### Task brief
Exactly reproduce each record listed below.

### Stored data entries
Start of Block
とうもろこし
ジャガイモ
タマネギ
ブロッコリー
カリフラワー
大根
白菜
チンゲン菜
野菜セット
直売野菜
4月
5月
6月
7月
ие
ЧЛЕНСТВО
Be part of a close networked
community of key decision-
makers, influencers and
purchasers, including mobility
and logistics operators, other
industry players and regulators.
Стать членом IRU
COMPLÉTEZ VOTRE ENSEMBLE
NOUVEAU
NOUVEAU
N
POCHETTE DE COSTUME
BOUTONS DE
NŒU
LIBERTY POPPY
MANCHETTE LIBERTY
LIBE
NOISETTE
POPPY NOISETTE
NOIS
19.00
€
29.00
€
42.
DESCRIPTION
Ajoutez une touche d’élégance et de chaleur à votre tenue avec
End of Block
### Solved problem
とうもろこし
ジャガイモ
タマネギ
ブロッコリー
カリフラワー
大根
白菜
チンゲン菜
野菜セット
直売野菜
4月
5月
6月
7月
ие
ЧЛЕНСТВО
Be part of a close networked
community of key decision-
makers, influencers and
purchasers, including mobility
and logistics operators, other
industry players and regulators.
Стать членом IRU
COMPLÉTEZ VOTRE ENSEMBLE
NOUVEAU
NOUVEAU
N
POCHETTE DE COSTUME
BOUTONS DE
NŒU
LIBERTY POPPY
MANCHETTE LIBERTY
LIBE
NOISETTE
POPPY NOISETTE
NOIS
19.00
€
29.00
€
42.
DESCRIPTION
Ajoutez une touche d’élégance et de chaleur à votre tenue avec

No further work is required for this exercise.